Early last week, cybersecurity firm Trend Micro released a report based on a two-year research project exploiting vulnerabilities they found in radio frequency (RF) remote controllers used to operate construction equipment like cranes and excavators.
So, how easy was it for Trend Micro’s research team to hijack the RF signals and take control of the cranes? According to the report, “Our findings show that current industrial remote controllers are less secure than garage door openers.”
The skill level needed to hack the cranes is minimal and the equipment required is inexpensive and easily attainable. The types of attacks they tested were done using laptops, a software-defined radio (SDR), and other RF equipment that can be purchased for less than $500 in some cases. The team was able to set up their equipment and carry out the attacks in a matter of minutes.
To carry out the attacks, the Trend Micro team had to reverse engineer the RF protocols, copy the control commands transmitted in data packets, and then replay them on their own transmitters to take control of the cranes.
The research team conducted tests on 14 devices manufactured by seven vendors. Some of the tests were performed in a lab and others were conducted, with permission, on active construction sites. The five tests conducted (and their level of difficulty) included:
- Replay attack – involves recording RF data packets and replaying them to obtain basic control of the machine. (Easy)
- Command injection – Once the RF protocol is known, the data packets are modified to take complete control of the machine. (Intermediate)
- Emergency stop abuse – Using a replay attack or command injection to can transmit the e-stop command packet and prevent the crane from operating. (Easy)
- Malicious re-pairing – The functionalities of a transmitter are cloned onto a new one controlled by the hacker to control the receiver or multiple receivers in some instances. (Intermediate)
- Malicious reprogramming – This involves installing malicious firmware on the remote controls in order to obtain full control of the devices. (Hard)
Based on their tests, Trend Micro highlighted three vulnerability patterns they discovered: no rolling code, weak or no data encryption, and a lack of software protection. They also looked at how difficult it would be to create and deploy patches to correct these vulnerabilities.
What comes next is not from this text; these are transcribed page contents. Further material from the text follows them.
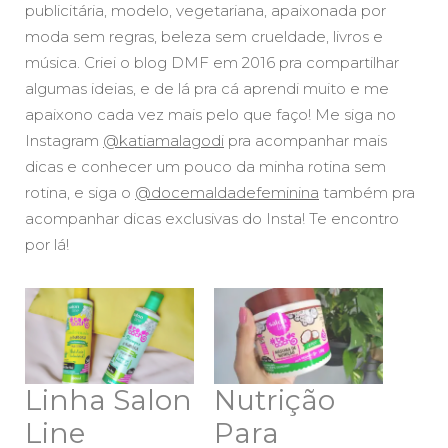
publicitária, modelo, vegetariana, apaixonada por
moda sem regras, beleza sem crueldade, livros e
música. Criei o blog DMF em 2016 pra compartilhar
algumas ideias, e de lá pra cá aprendi muito e me
apaixono cada vez mais pelo que faço! Me siga no
Instagram
@katiamalagodi
pra acompanhar mais
dicas e conhecer um pouco da minha rotina sem
rotina, e siga o
@docemaldadefeminina
também pra
acompanhar dicas exclusivas do Insta! Te encontro
por lá!
Linha Salon
Nutrição
Line
Para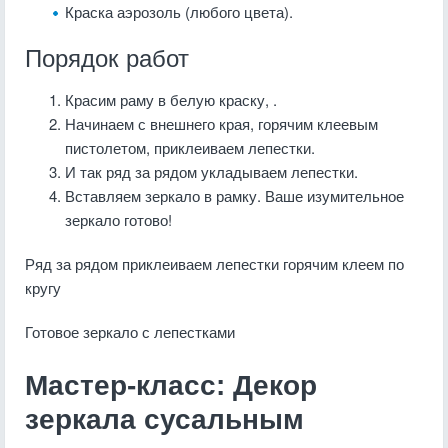
Краска аэрозоль (любого цвета).
Порядок работ
Красим раму в белую краску, .
Начинаем с внешнего края, горячим клеевым
пистолетом, приклеиваем лепестки.
И так ряд за рядом укладываем лепестки.
Вставляем зеркало в рамку. Ваше изумительное
зеркало готово!
Ряд за рядом приклеиваем лепестки горячим клеем по
кругу
Готовое зеркало с лепестками
Мастер-класс: Декор
зеркала сусальным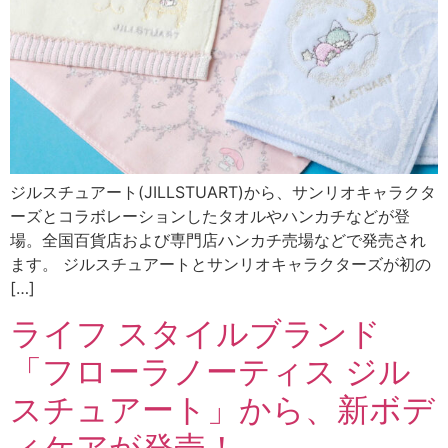
ジルスチュアート(JILLSTUART)から、サンリオキャラクタ
ーズとコラボレーションしたタオルやハンカチなどが登
場。全国百貨店および専門店ハンカチ売場などで発売され
ます。 ジルスチュアートとサンリオキャラクターズが初の
[…]
ライフ スタイルブランド
「フローラノーティス ジル
スチュアート」から、新ボデ
ィケアが発売！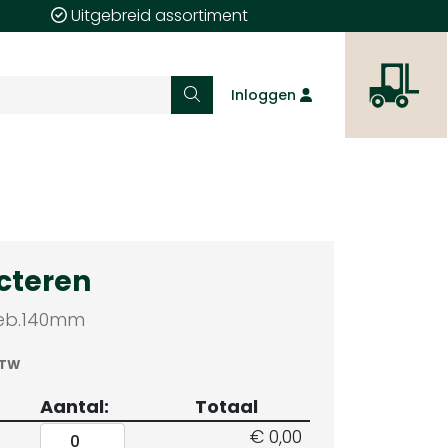
Uitgebreid assortiment
Inloggen
cteren
geb.140mm
BTW
Aantal:
Totaal
€ 0,00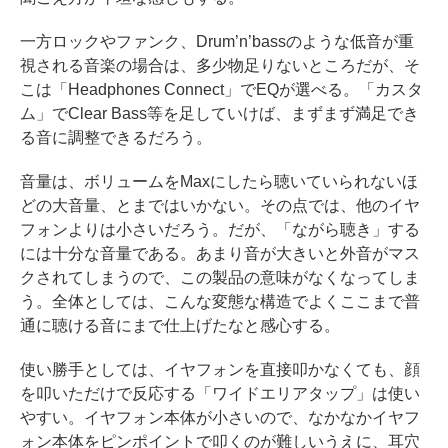
一方ロックやファンク、Drum’n’bassのような低音が重
視される音楽の場合は、多少物足りないところだが、そ
こは「Headphones Connect」でEQが選べる。「カスタ
ム」でClear Bass等を足していけば、まずまず満足でき
る音に調整できるだろう。
音量は、ボリュームをMaxにしたら聴いていられないほ
どの大音量、とまではいかない。その点では、他のイヤ
フォンよりは小さいだろう。だが、「ながら聴き」する
には十分な音量である。あまり音が大きいと外音がマス
クされてしまうので、この製品の意味がなくなってしま
う。全体としては、こんな変態な構造でよくここまで普
通に聴ける音にまで仕上げたなと感心する。
使い勝手としては、イヤフォンを直接叩かなくても、顔
を叩いただけで反応する「ワイドエリアタップ」は使い
やすい。イヤフォン本体が小さいので、なかなかイヤフ
ォン本体をピンポイントで叩くのが難しいうえに、耳穴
- Rolling codes are commonly used in keyless entry systems like garage door opener and car key remotes. They send a different code each time to prevent replay attacks as opposed to fixed codes that send the same code each time for a specific command. The patch for this is very easy to create but difficult to deploy based on the sheer number of units currently in use.
- On the remotes tested by Trend Micro there was weak or no encryption used to transmit the data packets containing the command codes. This made it extremely easy for the team to capture and copy the codes needed to control the cranes. The patch for this is also easy but difficult to deploy because firmware solutions might not work if the hardware doesn’t support encryption.
- The research team also discovered that the software used to upload firmware to the transmitters and receivers doesn’t prevent it from being reprogrammed by an unauthorized individual. This one was determined to be very easy to create the patch and easy to deploy since it only requires the vendor to implement proper access control to their software.
Trend Micro worked with the Industrial Control Systems Cyber Emergency Response Team (ICS-CERT) to reach out to all of the vendors included in their testing to alert them of the vulnerabilities in their devices and get them patched.
Obviously, security hasn’t been a major area of concern up to this point. Now that it has been brought to light, we should start seeing more secure systems in the future. Part of the problem is that each manufacturer uses their own proprietary RF protocols instead of a standardized system as we see in wireless technologies.
If your company owns or operates any machinery using RF remote controls you should reach out the manufacturer to determine what fixes or workarounds are available and get them installed as soon as possible. While no reports of malicious hacking of construction cranes have been reported, the amount of damage to people and property that could be carried out is scary to think about.